Activity —
In the data below, how many lines contain the word "potrzeb"? Answer with the number alone.

Start of Block

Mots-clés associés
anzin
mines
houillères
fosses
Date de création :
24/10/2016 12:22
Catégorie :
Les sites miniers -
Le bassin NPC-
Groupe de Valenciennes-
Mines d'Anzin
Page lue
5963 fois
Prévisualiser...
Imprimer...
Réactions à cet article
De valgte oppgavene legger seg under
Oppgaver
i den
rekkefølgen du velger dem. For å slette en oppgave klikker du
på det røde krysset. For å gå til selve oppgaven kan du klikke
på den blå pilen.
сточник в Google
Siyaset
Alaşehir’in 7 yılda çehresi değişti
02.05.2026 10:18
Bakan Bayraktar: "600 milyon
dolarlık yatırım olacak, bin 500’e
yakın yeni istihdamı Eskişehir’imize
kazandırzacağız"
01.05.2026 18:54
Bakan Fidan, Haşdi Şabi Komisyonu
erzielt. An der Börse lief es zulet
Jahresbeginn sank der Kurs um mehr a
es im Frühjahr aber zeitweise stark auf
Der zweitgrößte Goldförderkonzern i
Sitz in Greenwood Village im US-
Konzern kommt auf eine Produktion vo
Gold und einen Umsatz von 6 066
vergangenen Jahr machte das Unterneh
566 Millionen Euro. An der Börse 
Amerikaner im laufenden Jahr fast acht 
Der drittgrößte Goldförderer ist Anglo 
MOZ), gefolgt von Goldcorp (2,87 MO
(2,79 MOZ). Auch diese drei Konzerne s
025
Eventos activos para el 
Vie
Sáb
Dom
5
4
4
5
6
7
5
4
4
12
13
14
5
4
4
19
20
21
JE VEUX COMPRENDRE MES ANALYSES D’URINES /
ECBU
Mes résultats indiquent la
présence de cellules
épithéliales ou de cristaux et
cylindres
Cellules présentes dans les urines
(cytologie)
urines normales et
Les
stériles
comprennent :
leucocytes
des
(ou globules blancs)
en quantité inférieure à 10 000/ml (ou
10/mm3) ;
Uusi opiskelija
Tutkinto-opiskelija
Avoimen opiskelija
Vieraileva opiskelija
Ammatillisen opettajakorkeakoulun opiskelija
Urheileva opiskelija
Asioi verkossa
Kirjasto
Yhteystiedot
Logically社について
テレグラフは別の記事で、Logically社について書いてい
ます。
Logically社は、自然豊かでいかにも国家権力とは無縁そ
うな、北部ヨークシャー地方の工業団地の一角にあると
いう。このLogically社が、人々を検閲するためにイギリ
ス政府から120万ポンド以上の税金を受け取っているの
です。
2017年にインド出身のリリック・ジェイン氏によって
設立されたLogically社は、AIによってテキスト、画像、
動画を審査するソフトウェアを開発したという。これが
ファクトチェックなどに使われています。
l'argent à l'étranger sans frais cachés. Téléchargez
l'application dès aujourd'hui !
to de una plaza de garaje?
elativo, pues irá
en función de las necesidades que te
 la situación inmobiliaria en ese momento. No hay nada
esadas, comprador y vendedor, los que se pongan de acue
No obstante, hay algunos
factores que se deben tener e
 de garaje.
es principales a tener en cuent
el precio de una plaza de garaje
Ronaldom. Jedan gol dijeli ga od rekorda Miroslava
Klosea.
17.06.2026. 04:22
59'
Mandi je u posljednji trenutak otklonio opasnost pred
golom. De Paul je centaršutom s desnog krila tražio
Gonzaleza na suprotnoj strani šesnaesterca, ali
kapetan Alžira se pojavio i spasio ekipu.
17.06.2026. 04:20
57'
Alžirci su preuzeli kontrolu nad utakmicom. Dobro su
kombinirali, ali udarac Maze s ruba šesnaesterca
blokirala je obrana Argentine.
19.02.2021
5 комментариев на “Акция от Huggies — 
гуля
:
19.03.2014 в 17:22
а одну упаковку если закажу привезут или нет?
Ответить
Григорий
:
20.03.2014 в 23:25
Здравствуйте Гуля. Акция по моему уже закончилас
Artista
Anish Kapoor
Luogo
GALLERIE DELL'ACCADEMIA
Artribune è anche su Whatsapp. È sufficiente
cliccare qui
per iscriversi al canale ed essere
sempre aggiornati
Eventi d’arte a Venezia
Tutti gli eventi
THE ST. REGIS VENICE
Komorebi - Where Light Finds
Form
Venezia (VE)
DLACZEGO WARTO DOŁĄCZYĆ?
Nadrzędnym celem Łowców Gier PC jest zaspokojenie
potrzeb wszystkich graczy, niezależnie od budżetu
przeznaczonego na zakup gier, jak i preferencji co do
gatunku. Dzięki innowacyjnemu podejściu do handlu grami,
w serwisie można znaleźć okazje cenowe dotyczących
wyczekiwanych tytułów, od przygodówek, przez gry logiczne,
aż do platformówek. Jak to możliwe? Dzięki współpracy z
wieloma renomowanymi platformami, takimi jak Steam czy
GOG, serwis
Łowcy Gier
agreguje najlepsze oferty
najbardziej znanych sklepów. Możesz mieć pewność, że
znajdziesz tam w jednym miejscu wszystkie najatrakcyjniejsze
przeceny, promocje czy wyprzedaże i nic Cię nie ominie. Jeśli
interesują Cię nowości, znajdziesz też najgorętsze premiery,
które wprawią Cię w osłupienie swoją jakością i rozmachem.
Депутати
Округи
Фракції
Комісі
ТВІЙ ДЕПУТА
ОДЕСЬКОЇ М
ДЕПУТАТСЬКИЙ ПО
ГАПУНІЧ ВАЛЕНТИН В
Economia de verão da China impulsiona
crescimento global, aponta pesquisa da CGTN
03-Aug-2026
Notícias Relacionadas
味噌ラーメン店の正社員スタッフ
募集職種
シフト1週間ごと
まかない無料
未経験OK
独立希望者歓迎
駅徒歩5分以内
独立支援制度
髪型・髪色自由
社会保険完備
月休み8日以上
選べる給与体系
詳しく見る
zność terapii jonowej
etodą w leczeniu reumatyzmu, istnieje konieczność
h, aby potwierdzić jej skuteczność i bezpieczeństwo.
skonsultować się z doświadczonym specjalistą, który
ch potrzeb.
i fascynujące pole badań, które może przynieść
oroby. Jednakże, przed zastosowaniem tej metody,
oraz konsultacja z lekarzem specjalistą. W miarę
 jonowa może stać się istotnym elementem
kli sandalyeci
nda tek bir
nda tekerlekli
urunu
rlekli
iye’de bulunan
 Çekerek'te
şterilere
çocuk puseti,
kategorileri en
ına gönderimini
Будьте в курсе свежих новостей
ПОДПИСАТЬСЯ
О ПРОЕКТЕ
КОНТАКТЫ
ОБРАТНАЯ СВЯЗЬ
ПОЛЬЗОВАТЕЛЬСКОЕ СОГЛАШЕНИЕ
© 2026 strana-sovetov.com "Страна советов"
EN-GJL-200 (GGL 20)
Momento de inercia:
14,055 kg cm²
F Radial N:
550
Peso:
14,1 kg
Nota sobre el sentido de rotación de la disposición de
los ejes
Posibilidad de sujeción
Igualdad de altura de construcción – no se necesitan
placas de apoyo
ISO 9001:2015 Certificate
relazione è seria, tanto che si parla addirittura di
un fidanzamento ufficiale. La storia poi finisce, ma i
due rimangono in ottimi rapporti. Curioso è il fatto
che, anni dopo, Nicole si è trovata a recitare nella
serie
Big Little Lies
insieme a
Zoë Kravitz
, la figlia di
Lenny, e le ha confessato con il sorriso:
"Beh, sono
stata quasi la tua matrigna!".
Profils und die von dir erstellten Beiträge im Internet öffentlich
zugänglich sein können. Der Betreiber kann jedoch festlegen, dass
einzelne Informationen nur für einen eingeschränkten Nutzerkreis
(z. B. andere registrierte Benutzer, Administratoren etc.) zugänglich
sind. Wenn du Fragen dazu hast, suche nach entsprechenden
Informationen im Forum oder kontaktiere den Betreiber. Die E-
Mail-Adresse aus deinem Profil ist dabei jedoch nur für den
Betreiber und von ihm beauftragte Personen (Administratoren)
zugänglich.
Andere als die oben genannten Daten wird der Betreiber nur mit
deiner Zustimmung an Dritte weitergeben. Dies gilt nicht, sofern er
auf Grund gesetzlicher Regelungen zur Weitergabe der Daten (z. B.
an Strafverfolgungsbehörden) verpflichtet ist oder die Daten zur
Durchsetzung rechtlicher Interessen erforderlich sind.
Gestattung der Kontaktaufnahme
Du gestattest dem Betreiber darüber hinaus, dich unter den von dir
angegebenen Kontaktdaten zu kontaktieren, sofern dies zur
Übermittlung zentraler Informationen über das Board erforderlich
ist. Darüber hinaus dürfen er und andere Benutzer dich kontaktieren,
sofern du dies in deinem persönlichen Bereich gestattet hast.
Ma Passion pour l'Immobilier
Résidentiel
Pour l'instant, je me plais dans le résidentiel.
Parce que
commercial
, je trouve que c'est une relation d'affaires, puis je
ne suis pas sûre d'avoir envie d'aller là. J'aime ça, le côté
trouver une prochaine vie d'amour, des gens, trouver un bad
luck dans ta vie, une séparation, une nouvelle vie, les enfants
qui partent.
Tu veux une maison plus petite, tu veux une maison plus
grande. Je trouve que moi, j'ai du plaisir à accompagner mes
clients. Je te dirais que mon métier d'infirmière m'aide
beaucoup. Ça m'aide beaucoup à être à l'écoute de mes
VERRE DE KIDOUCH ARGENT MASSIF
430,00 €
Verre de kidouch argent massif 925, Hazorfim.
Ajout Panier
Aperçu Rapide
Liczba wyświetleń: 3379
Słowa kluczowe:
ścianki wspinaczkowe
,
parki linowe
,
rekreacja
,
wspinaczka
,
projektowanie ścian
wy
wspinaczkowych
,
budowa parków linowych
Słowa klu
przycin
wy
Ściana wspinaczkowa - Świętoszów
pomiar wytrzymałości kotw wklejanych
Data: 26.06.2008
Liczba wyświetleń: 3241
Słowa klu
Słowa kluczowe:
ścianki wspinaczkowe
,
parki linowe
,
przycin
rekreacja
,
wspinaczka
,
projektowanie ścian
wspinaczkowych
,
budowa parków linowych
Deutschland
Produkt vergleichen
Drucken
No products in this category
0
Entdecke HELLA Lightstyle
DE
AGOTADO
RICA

End of Block

Exercise answer —
2